[Data supplied Boundary: Start]

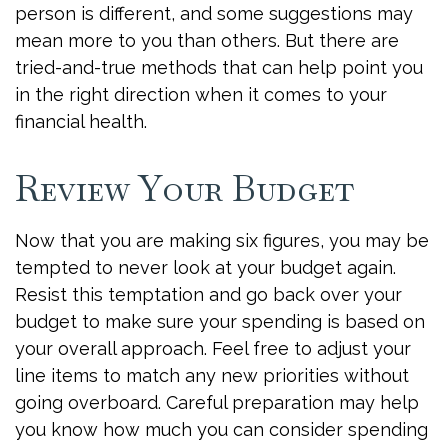
person is different, and some suggestions may
mean more to you than others. But there are
tried-and-true methods that can help point you
in the right direction when it comes to your
financial health.
Review Your Budget
Now that you are making six figures, you may be
tempted to never look at your budget again.
Resist this temptation and go back over your
budget to make sure your spending is based on
your overall approach. Feel free to adjust your
line items to match any new priorities without
going overboard. Careful preparation may help
you know how much you can consider spending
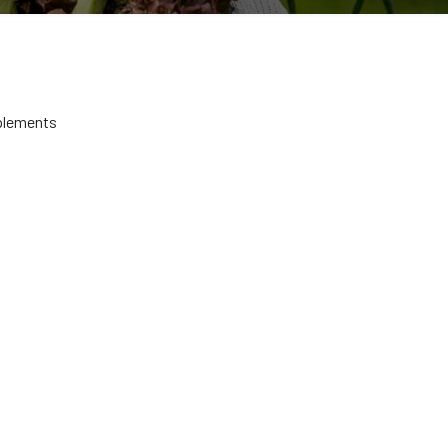
plements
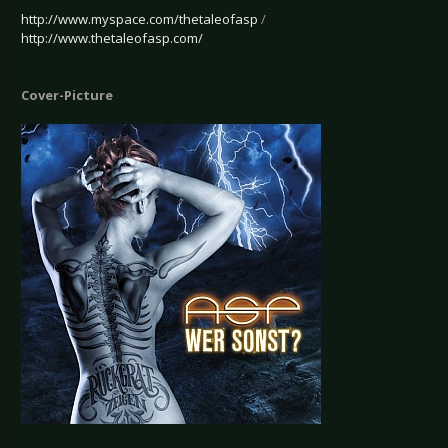
http://www.myspace.com/thetaleofasp
/
http://www.thetaleofasp.com/
Cover-Picture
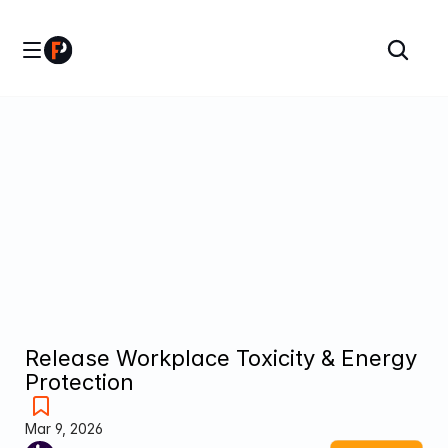
Release Workplace Toxicity & Energy 
Protection
Mar 9, 2026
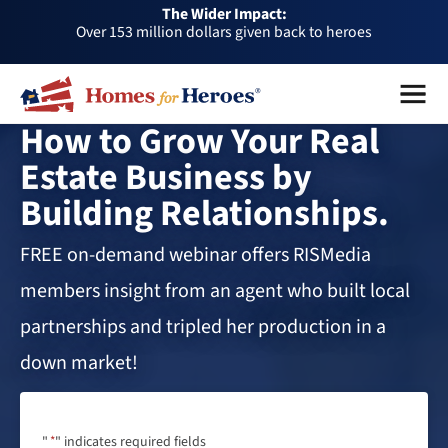
Over 153 million dollars given back to heroes
The Wider Impact:
HFH
Foundation
Over 1 million dollars a month given back through our
affiliates
Over 75,000 heroes served
Menu
Close
Buy or sell a home with us and help fellow heroes in need
How to Grow Your Real
Over 153 million dollars given back to heroes
Estate Business by
Over 1 million dollars a month given back through our
Building Relationships.
affiliates
Over 75,000 heroes served
FREE on-demand webinar offers RISMedia
members insight from an agent who built local
partnerships and tripled her production in a
down market!
"
*
" indicates required fields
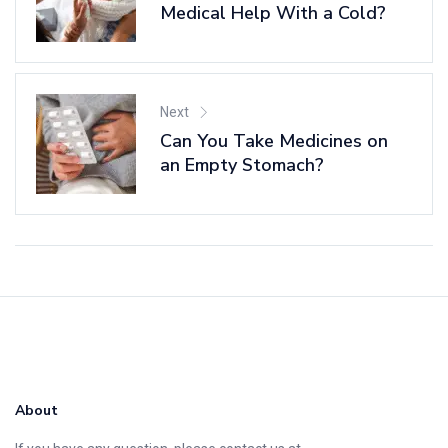
Medical Help With a Cold?
Next
Can You Take Medicines on
an Empty Stomach?
About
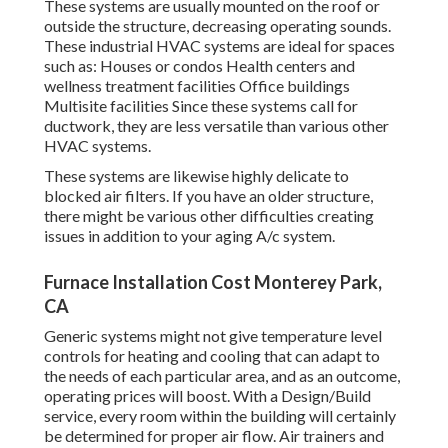
These systems are usually mounted on the roof or
outside the structure, decreasing operating sounds.
These industrial HVAC systems are ideal for spaces
such as: Houses or condos Health centers and
wellness treatment facilities Office buildings
Multisite facilities Since these systems call for
ductwork, they are less versatile than various other
HVAC systems.
These systems are likewise highly delicate to
blocked air filters. If you have an older structure,
there might be various other difficulties creating
issues in addition to your aging A/c system.
Furnace Installation Cost Monterey Park,
CA
Generic systems might not give temperature level
controls for heating and cooling that can adapt to
the needs of each particular area, and as an outcome,
operating prices will boost. With a Design/Build
service, every room within the building will certainly
be determined for proper air flow. Air trainers and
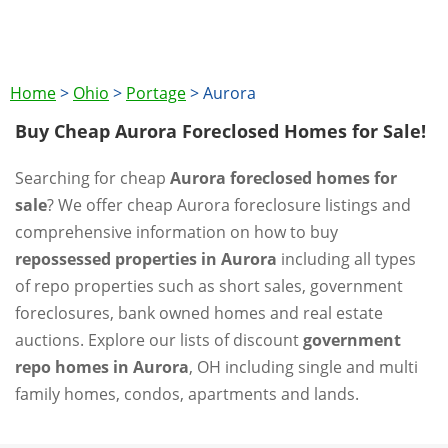
Home
>
Ohio
>
Portage
>
Aurora
Buy Cheap Aurora Foreclosed Homes for Sale!
Searching for cheap
Aurora foreclosed homes for
sale
? We offer cheap Aurora foreclosure listings and
comprehensive information on how to buy
repossessed properties in Aurora
including all types
of repo properties such as short sales, government
foreclosures, bank owned homes and real estate
auctions. Explore our lists of discount
government
repo homes in Aurora
, OH including single and multi
family homes, condos, apartments and lands.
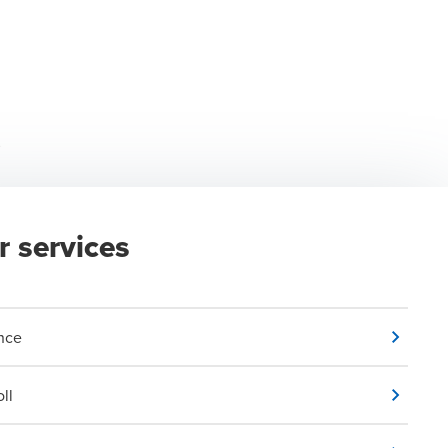
r services
nce
ll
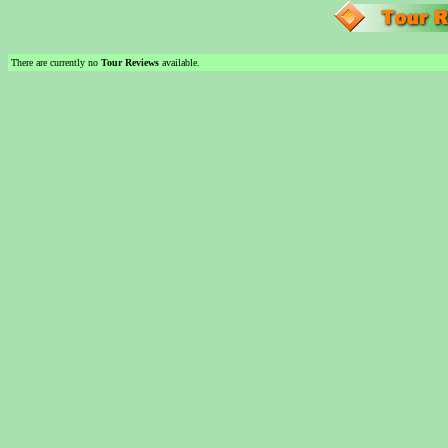
There are currently no
Tour Reviews
available.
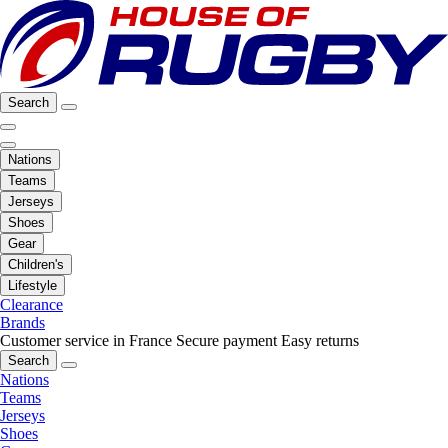
Search
Nations
Teams
Jerseys
Shoes
Gear
Children's
Lifestyle
Clearance
Brands
Customer service in France
Secure payment
Easy returns
Search
Nations
Teams
Jerseys
Shoes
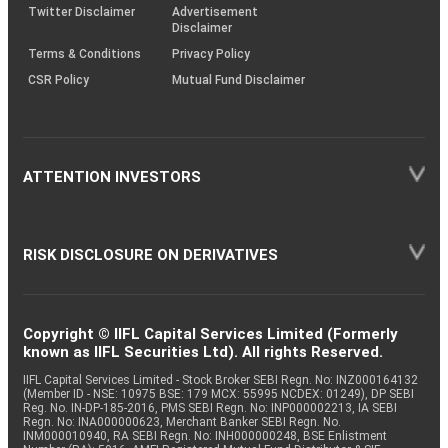
Twitter Disclaimer
Advertisement
Disclaimer
Terms & Conditions
Privacy Policy
CSR Policy
Mutual Fund Disclaimer
ATTENTION INVESTORS
RISK DISCLOSURE ON DERIVATIVES
Copyright © IIFL Capital Services Limited (Formerly
known as IIFL Securities Ltd). All rights Reserved.
IIFL Capital Services Limited - Stock Broker SEBI Regn. No: INZ000164132
(Member ID - NSE: 10975 BSE: 179 MCX: 55995 NCDEX: 01249), DP SEBI
Reg. No. IN-DP-185-2016, PMS SEBI Regn. No: INP000002213, IA SEBI
Regn. No: INA000000623, Merchant Banker SEBI Regn. No.
INM000010940, RA SEBI Regn. No: INH000000248, BSE Enlistment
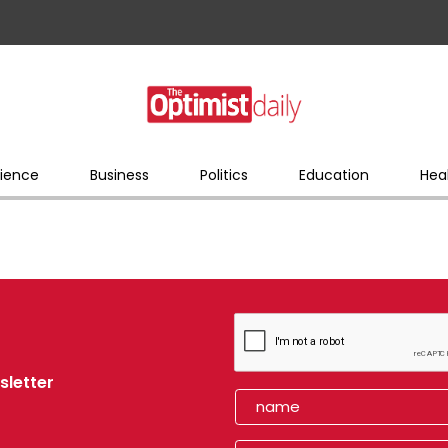
ience
Business
Politics
Education
Hea
sletter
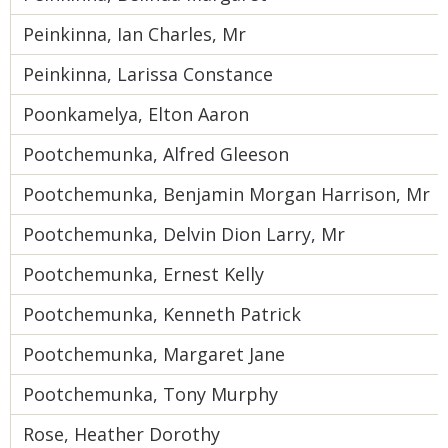
Peinkinna, Ian Charles, Mr
Peinkinna, Larissa Constance
Poonkamelya, Elton Aaron
Pootchemunka, Alfred Gleeson
Pootchemunka, Benjamin Morgan Harrison, Mr
Pootchemunka, Delvin Dion Larry, Mr
Pootchemunka, Ernest Kelly
Pootchemunka, Kenneth Patrick
Pootchemunka, Margaret Jane
Pootchemunka, Tony Murphy
Rose, Heather Dorothy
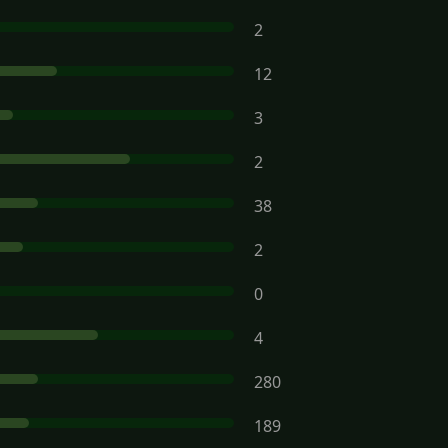
2
12
3
2
38
2
0
4
280
189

[Data supplied Boundary: End]

Transcribe, exactly and without pictures, everything in the data from the line with "Mar 9, 2026" down to the line with "Estate Business by", both included.

* Expected output *
Mar 9, 2026
Over 153 million dollars given back to heroes
The Wider Impact:
HFH
Foundation
Over 1 million dollars a month given back through our
affiliates
Over 75,000 heroes served
Menu
Close
Buy or sell a home with us and help fellow heroes in need
How to Grow Your Real
Over 153 million dollars given back to heroes
Estate Business by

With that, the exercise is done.